El don Juan de Balzac
El don Juan Belvidero de Balzac se divierte en un palacio de Ferrara con el príncipe d’Este y siete cortesanas graciosísimas. Su padre, un poderoso comerciante orientalista, le ha malcriado a conciencia y yace agónico. En su lecho de muerte, Bartolomeo Belvidero, propietario de un elixir de la vida eterna, pide a su hijo que frote con él su cadaver una vez fallecido, pero don Juan, tras probar con un ojo para reventárselo enseguida, se niega a resucitar al anciano, conservando el elixir para sí.
Dueño de las ilusiones de la vida, se lanza joven a despreciar el mundo y a manejarlo, para su placer, a su antojo. Su felicidad no es la del burgués, sino la del noble libertino que se apodera de la existencia, como un mono de una nuez, para quitarle rápido los vulgares envoltorios y disfrutar su pulpa.
No se dedica a ningún tipo de liderazgo político o ideológico, convencido de que las almas pequeñas difícilmente creen en las grandes, y de que es difícil cambiar el porvenir con la calderilla de nuestras ideas pasajeras.
Así que, en lugar de andar con la cabeza en las nubes, se tiende, entre galopada y duelo, para secar a besos el labio fresco, tierno, húmedo y perfumado de las mujeres. Como la muerte, don Juan lo devora todo sin perdón y su tránsito deja huellas funestas. «Yo a los palacios subí, a las cabañas bajé, y en todas partes dejé memoria amarga de mí» -según los versos de Zorrilla.
Pero el don Juan de Balzac no conoce más sino el amor que el escritor francés llama «oriental», de fáciles y largos placeres. Ama a las mujer en las mujeres, al contrario que el marido fiel, que ama a las mujeres en la mujer. Y por eso se entrega a la más profunda seducción de la ironía. Cuando sus queridas suben al cielo en el éxtasis del lecho, él las sigue grave, expansivo, «tan sincero como un estudiante alemán»; pero dice ‘yo’, cuando su amante ebria y delirante exclama ‘nosotros’.
Es un ególatra impenitente. Pero Balzac halla algo de satírico en su sencillez y algo de jovial en sus lágrimas, porque sabe llorar como esas mujeres que le sacan cuantos caprichos conciben a sus maridos. Para don Juan, el universo es él mismo. Amarra su barca a cualquier orilla, pero, dejándose conducir, sólo llega a donde quiere.
Su conversación con el papa Julio II no tiene desperdicio.
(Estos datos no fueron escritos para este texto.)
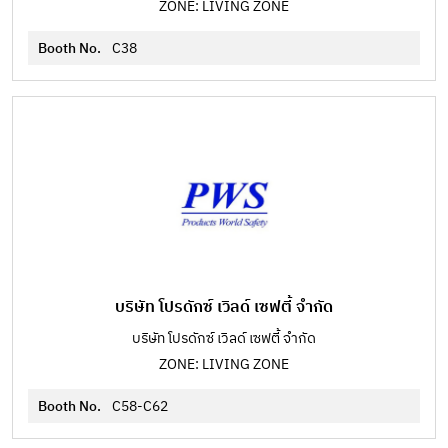
ZONE: LIVING ZONE
Booth No.
C38
บริษัท โปรดักซ์ เวิลด์ เซฟตี้ จำกัด
บริษัท โปรดักซ์ เวิลด์ เซฟตี้ จำกัด
ZONE: LIVING ZONE
Booth No.
C58-C62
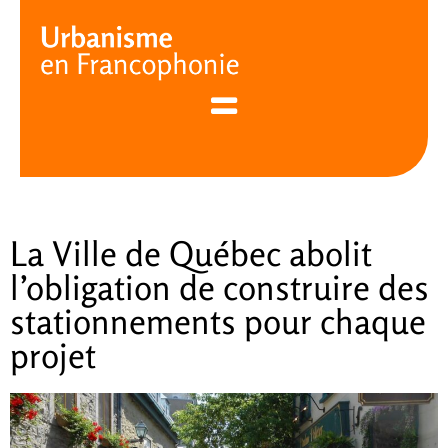
Cookies management panel
La Ville de Québec abolit
l’obligation de construire des
stationnements pour chaque
projet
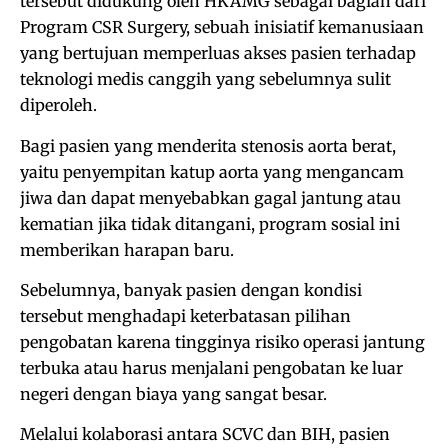
tersebut didukung oleh HKAMG sebagai bagian dari
Program CSR Surgery, sebuah inisiatif kemanusiaan
yang bertujuan memperluas akses pasien terhadap
teknologi medis canggih yang sebelumnya sulit
diperoleh.
Bagi pasien yang menderita stenosis aorta berat,
yaitu penyempitan katup aorta yang mengancam
jiwa dan dapat menyebabkan gagal jantung atau
kematian jika tidak ditangani, program sosial ini
memberikan harapan baru.
Sebelumnya, banyak pasien dengan kondisi
tersebut menghadapi keterbatasan pilihan
pengobatan karena tingginya risiko operasi jantung
terbuka atau harus menjalani pengobatan ke luar
negeri dengan biaya yang sangat besar.
Melalui kolaborasi antara SCVC dan BIH, pasien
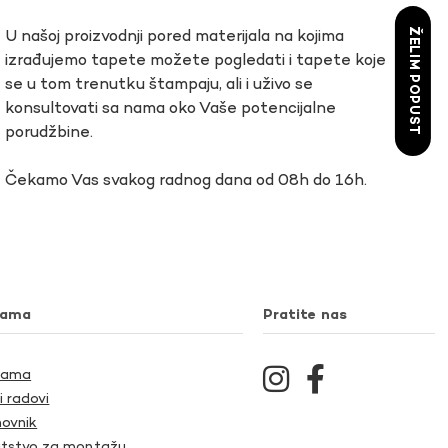
ŽELIM POPUST
U našoj proizvodnji pored materijala na kojima
izrađujemo tapete možete pogledati i tapete koje
se u tom trenutku štampaju, ali i uživo se
konsultovati sa nama oko Vaše potencijalne
porudžbine.
Čekamo Vas svakog radnog dana od 08h do 16h.
nama
Pratite nas
Nama
i radovi
ovnik
tstvo za montažu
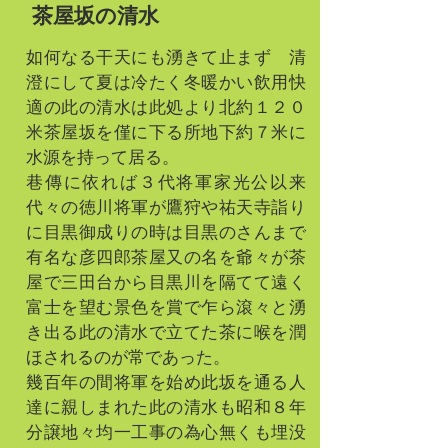
茶屋坂の清水
如何なる干天にも湧きて止まず 清
澄にして夏は冷たく冬暖かい飲用快
適の此の清水は此処より北約１２０
米茶屋坂を僅に下る所地下約７米に
水源を持って居る。
巷傳に依れば３代将軍家光公以来
代々の徳川将軍が鷹狩や祐天寺詣り
に目黒御成りの時は目黒のさんまで
有名な彦四郎茶屋又の名を爺々が茶
屋で三田台から目黒川を隔てて遠く
富士を望む景色を賞で乍ら滾々と湧
き出る此の清水で立てた茶に喉を潤
ほされるのが常であった。
幾百年の間将軍を始め此坂を通る人
達に親しまれた此の清水も昭和８年
分譲地々均一工事の為心無くも埋没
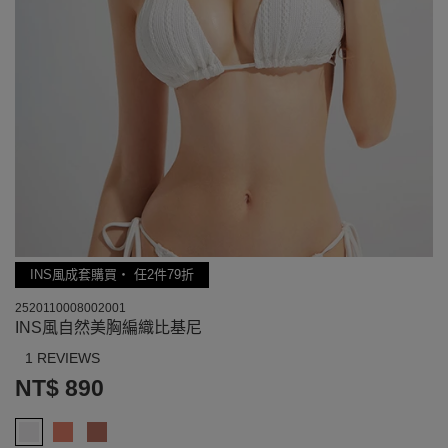
INS風成套購買‧ 任2件79折
2520110008002001
INS風自然美胸編織比基尼
1 REVIEWS
NT$ 890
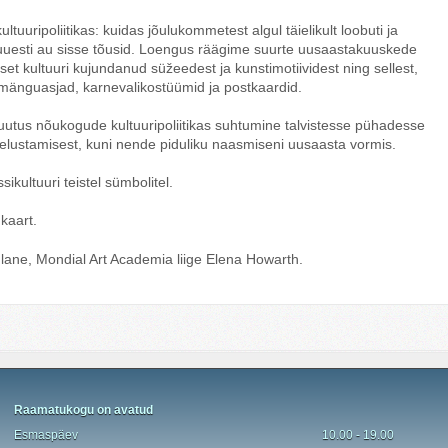
uuripoliitikas: kuidas jõulukommetest algul täielikult loobuti ja
 uuesti au sisse tõusid. Loengus räägime suurte uusaastakuuskede
set kultuuri kujundanud süžeedest ja kunstimotiividest ning sellest,
mänguasjad, karnevalikostüümid ja postkaardid.
utus nõukogude kultuuripoliitikas suhtumine talvistesse pühadesse
eelustamisest, kuni nende piduliku naasmiseni uusaasta vormis.
ultuuri teistel sümbolitel.
kaart.
dlane,
Mondial Art Academia liige Elena Howarth.
Raamatukogu on avatud
Esmaspäev
10.00 - 19.00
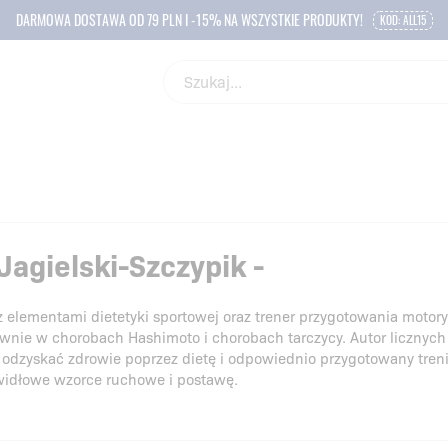
DARMOWA DOSTAWA OD 79 PLN I -15% NA WSZYSTKIE PRODUKTY!
KOD: ALL15
agielski-Szczypik -
 z elementami dietetyki sportowej oraz trener przygotowania motor
nie w chorobach Hashimoto i chorobach tarczycy. Autor licznych 
zyskać zdrowie poprzez dietę i odpowiednio przygotowany trenin
idłowe wzorce ruchowe i postawę.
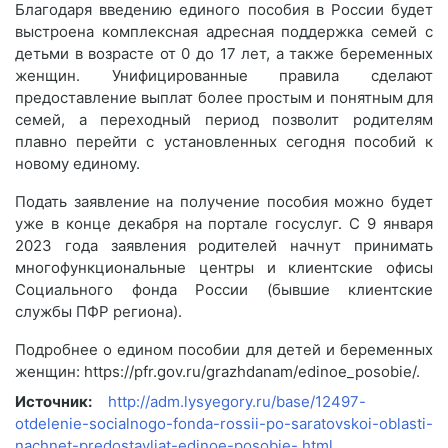
Благодаря введению единого пособия в России будет
выстроена комплексная адресная поддержка семей с
детьми в возрасте от 0 до 17 лет, а также беременных
женщин. Унифицированные правила сделают
предоставление выплат более простым и понятным для
семей, а переходный период позволит родителям
плавно перейти с установленных сегодня пособий к
новому единому.
Подать заявление на получение пособия можно будет
уже в конце декабря на портале госуслуг. С 9 января
2023 года заявления родителей начнут принимать
многофункциональные центры и клиентские офисы
Социального фонда России (бывшие клиентские
службы ПФР региона).
Подробнее о едином пособии для детей и беременных
женщин: https://pfr.gov.ru/grazhdanam/edinoe_posobie/.
Источник:
http://adm.lysyegory.ru/base/12497-
otdelenie-socialnogo-fonda-rossii-po-saratovskoi-oblasti-
nachnet-predostavljat-edinoe-posobie-.html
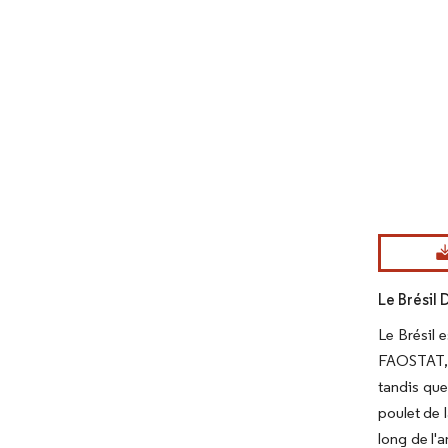
Image © Mord
Le Brésil
Le Brésil 
FAOSTAT, l
tandis que
poulet de 
long de l'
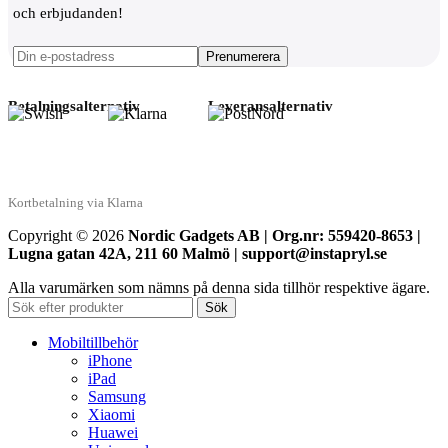
och erbjudanden!
Betalningsalternativ
Leveransalternativ
Kortbetalning via Klarna
Copyright © 2026
Nordic Gadgets AB | Org.nr: 559420-8653 |
Lugna gatan 42A, 211 60 Malmö | support@instapryl.se
Alla varumärken som nämns på denna sida tillhör respektive ägare.
Sök
Mobiltillbehör
iPhone
iPad
Samsung
Xiaomi
Huawei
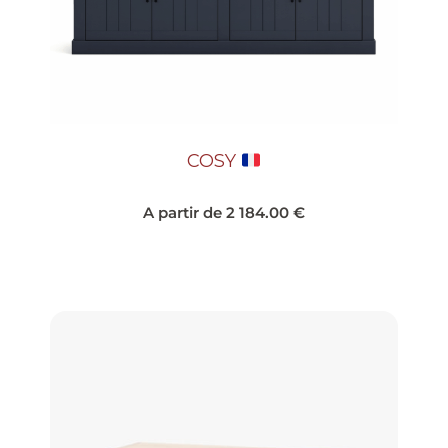
COSY
A partir de
2 184.00
€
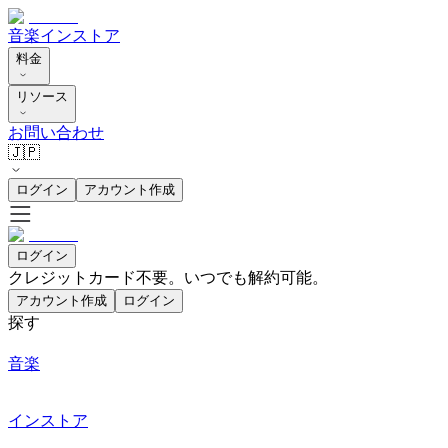
音楽
インストア
料金
リソース
お問い合わせ
🇯🇵
ログイン
アカウント作成
ログイン
クレジットカード不要。いつでも解約可能。
アカウント作成
ログイン
探す
音楽
インストア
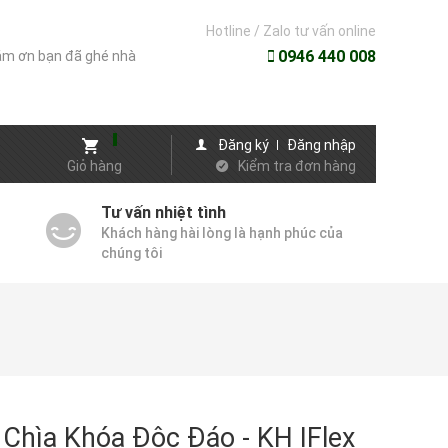
Hotline / Zalo tư vấn online
0946 440 008
m ơn bạn đã ghé nhà
Đăng ký
Đăng nhập
Giỏ hàng
Kiểm tra đơn hàng
Tư vấn nhiệt tình
Khách hàng hài lòng là hạnh phúc của
chúng tôi
Chìa Khóa Độc Đáo - KH IFlex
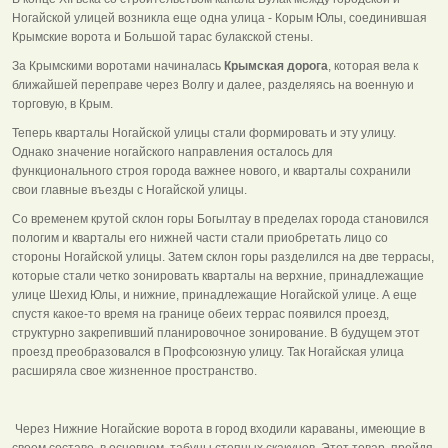
Ногайской улицей возникла еще одна улица - Корым Юлы, соединившая
Крымские ворота и Большой тарас булакской стены.
За Крымскими воротами начиналась
Крымская дорога
, которая вела к
ближайшей переправе через Волгу и далее, разделяясь на военную и
торговую, в Крым.
Теперь кварталы Ногайской улицы стали формировать и эту улицу.
Однако значение ногайского направления осталось для
функционального строя города важнее нового, и кварталы сохранили
свои главные въезды с Ногайской улицы.
Со временем крутой склон горы Богылтау в пределах города становился
пологим и кварталы его нижней части стали приобретать лицо со
стороны Ногайской улицы. Затем склон горы разделился на две террасы,
которые стали четко зонировать кварталы на верхние, принадлежащие
улице Шехид Юлы, и нижние, принадлежащие Ногайской улице. А еще
спустя какое-то время на границе обеих террас появился проезд,
структурно закрепивший планировочное зонирование. В будущем этот
проезд преобразовался в Профсоюзную улицу. Так Ногайская улица
расширяла свое жизненное пространство.
Через Нижние Ногайские ворота в город входили караваны, имеющие в
своем составе, в основном, табуны степных скакунов. Этот товар, пройдя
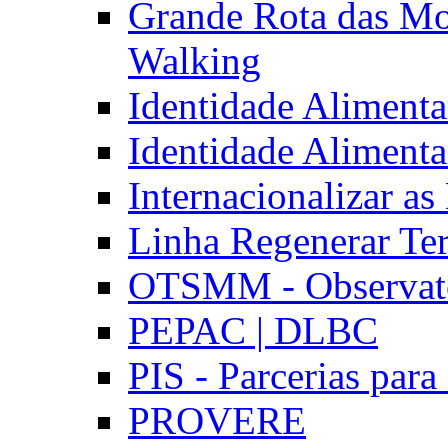
Grande Rota das Mo
Walking
Identidade Aliment
Identidade Aliment
Internacionalizar a
Linha Regenerar Ter
OTSMM - Observatór
PEPAC | DLBC
PIS - Parcerias para
PROVERE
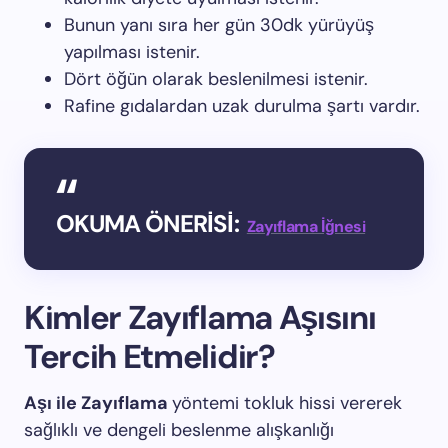
Bunun yanı sıra her gün 30dk yürüyüş
yapılması istenir.
Dört öğün olarak beslenilmesi istenir.
Rafine gıdalardan uzak durulma şartı vardır.
OKUMA ÖNERİSİ:
Zayıflama İğnesi
Kimler Zayıflama Aşısını
Tercih Etmelidir?
Aşı ile Zayıflama
yöntemi tokluk hissi vererek
sağlıklı ve dengeli beslenme alışkanlığı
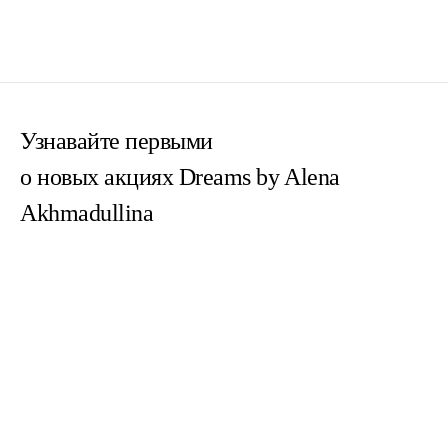
Узнавайте первыми
о новых акциях Dreams by Alena
Akhmadullina
Согласен(на) с
пользовательским соглашением
Согласен(на) на получение email-рассылок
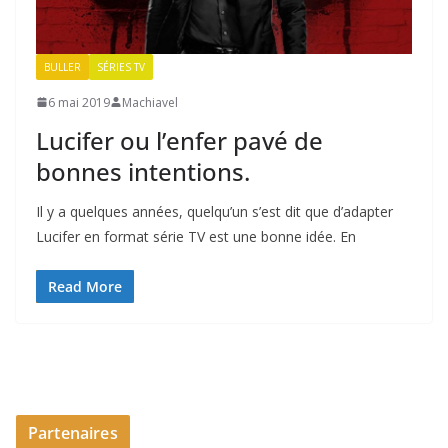
BULLER
SÉRIES TV
6 mai 2019
Machiavel
Lucifer ou l’enfer pavé de
bonnes intentions.
Il y a quelques années, quelqu’un s’est dit que d’adapter
Lucifer en format série TV est une bonne idée. En
Read More
Partenaires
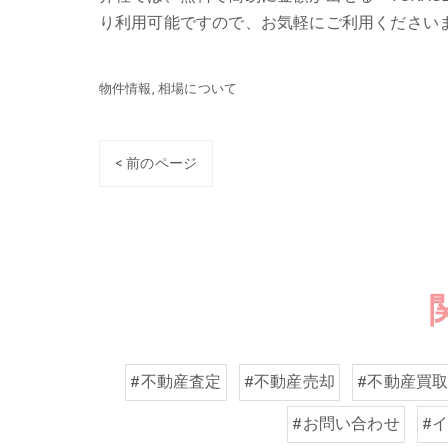
り利用可能ですので、お気軽にご利用ください
物件情報
相場について
< 前のページ
#不動産査定
#不動産売却
#不動産買
#お問い合わせ
#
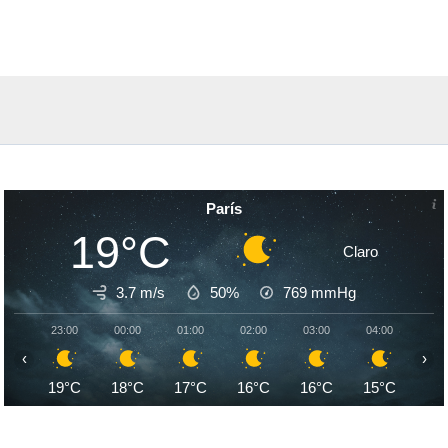
París
19°C
Claro
3.7 m/s
50%
769
mmHg
23:00
00:00
01:00
02:00
03:00
04:00
05:
‹
›
19°C
18°C
17°C
16°C
16°C
15°C
14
Moviéndose entre almas católicas como un tiburón alrededor de un banco de sardinas, cuanto más vive, más duda, pues observa que las personas de verdad buenas, delicadas, generosas, justas, prudentes y valerosas, apenas obtienen consideración en nuestra sociedad, y que por nadie somos tan tiernamente amados como por las mujeres en quienes pensamos poco. Por eso, y por puro cálculo egoísta, cuando envejece marcha a Andalucía donde se casa con una Inés educada en colegio de monjas, virgen y supervirtuosa, que le dará un hijo, Philippe Belvidero, tan virtuoso como la madre, «español tan conscientemente religioso como impío era su padre; en virtud quizás del adagio: a padre avaro, hijo pródigo».
El final resulta tan fantástico como siniestro, extrambótico..., diabólico; «gore», según diríamos hoy.
Bibliogafía
Honoré de Balzac. Cuentos filosóficos. «El elixir de larga vida». Ed. corregida y actualizada por Belén Saborido Palomo, 2012. Ediciones de la isla de Siltolá, Sevilla.